### Exercise details:
Whenever the word "können" appears in a line of the data below, copy that line.

[Stored data entries]
──────────

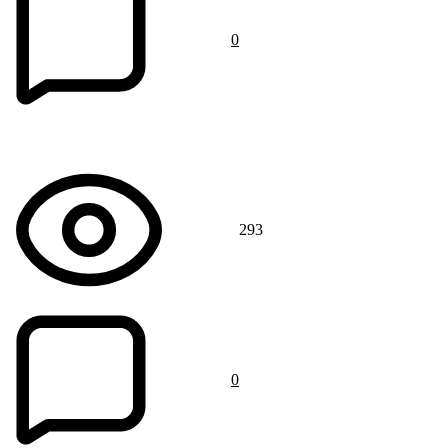
0
293
0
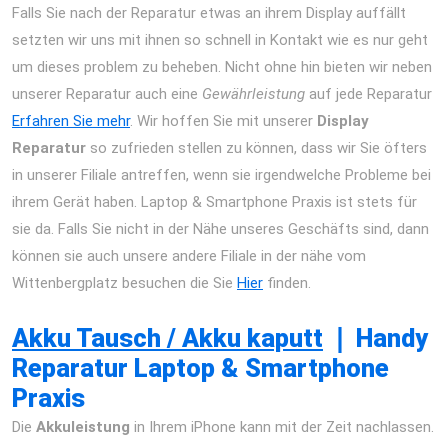
Falls Sie nach der Reparatur etwas an ihrem Display auffällt
setzten wir uns mit ihnen so schnell in Kontakt wie es nur geht
um dieses problem zu beheben. Nicht ohne hin bieten wir neben
unserer Reparatur auch eine
Gewährleistung
auf jede Reparatur
Erfahren Sie mehr
. Wir hoffen Sie mit unserer
Display
Reparatur
so zufrieden stellen zu können, dass wir Sie öfters
in unserer Filiale antreffen, wenn sie irgendwelche Probleme bei
ihrem Gerät haben. Laptop & Smartphone Praxis ist stets für
sie da. Falls Sie nicht in der Nähe unseres Geschäfts sind, dann
können sie auch unsere andere Filiale in der nähe vom
Wittenbergplatz besuchen die Sie
Hier
finden.
iPhone 12 Pro
Max Reparatur Berlin Express Display Akku Wasserschaden
Akku Tausch / Akku kaputt
❘
Handy
Reparatur Laptop & Smartphone
Praxis
Die
Akkuleistung
in Ihrem iPhone kann mit der Zeit nachlassen.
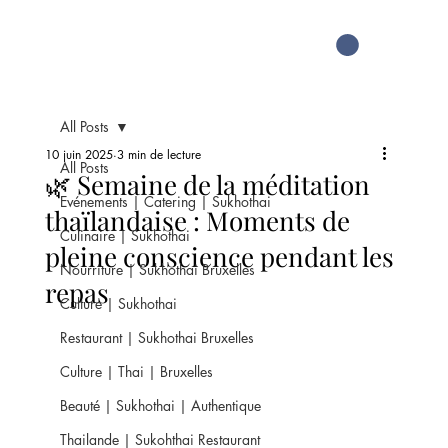
All Posts
10 juin 2025
3 min de lecture
All Posts
🌿 Semaine de la méditation
Evénements | Catering | Sukhothai
thaïlandaise : Moments de
Culinaire | Sukhothai
pleine conscience pendant les
Nourriture | Sukhothai Bruxelles
repas
Culture | Sukhothai
Restaurant | Sukhothai Bruxelles
Culture | Thai | Bruxelles
Beauté | Sukhothai | Authentique
Thailande | Sukohthai Restaurant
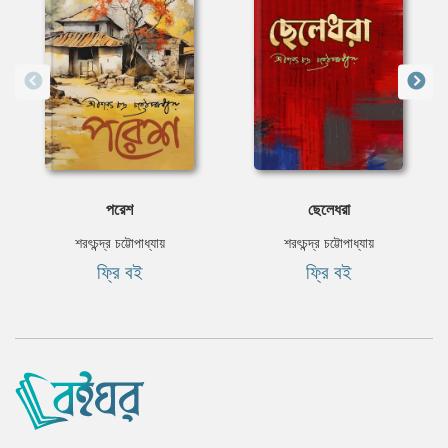
পরেশ
ছেলেধরা
শরৎচন্দ্র চট্টোপাধ্যায়
শরৎচন্দ্র চট্টোপাধ্যায়
ফ্রি বই
ফ্রি বই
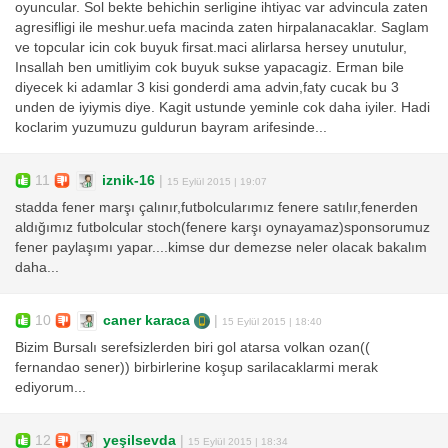
oyuncular. Sol bekte behichin serligine ihtiyac var advincula zaten
agresifligi ile meshur.uefa macinda zaten hirpalanacaklar. Saglam
ve topcular icin cok buyuk firsat.maci alirlarsa hersey unutulur,
Insallah ben umitliyim cok buyuk sukse yapacagiz. Erman bile
diyecek ki adamlar 3 kisi gonderdi ama advin,faty cucak bu 3
unden de iyiymis diye. Kagit ustunde yeminle cok daha iyiler. Hadi
koclarim yuzumuzu guldurun bayram arifesinde...
11
iznik-16
|
15 Eylül 2015 | 19:07
stadda fener marşı çalınır,futbolcularımız fenere satılır,fenerden
aldığımız futbolcular stoch(fenere karşı oynayamaz)sponsorumuz
fener paylaşımı yapar....kimse dur demezse neler olacak bakalım
daha...
10
caner karaca
|
15 Eylül 2015 | 18:40
Bizim Bursalı serefsizlerden biri gol atarsa volkan ozan((
fernandao sener)) birbirlerine koşup sarilacaklarmi merak
ediyorum...
12
yeşilsevda
|
15 Eylül 2015 | 18:34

──────────

### Reply:
so zufrieden stellen zu können, dass wir Sie öfters
können sie auch unsere andere Filiale in der nähe vom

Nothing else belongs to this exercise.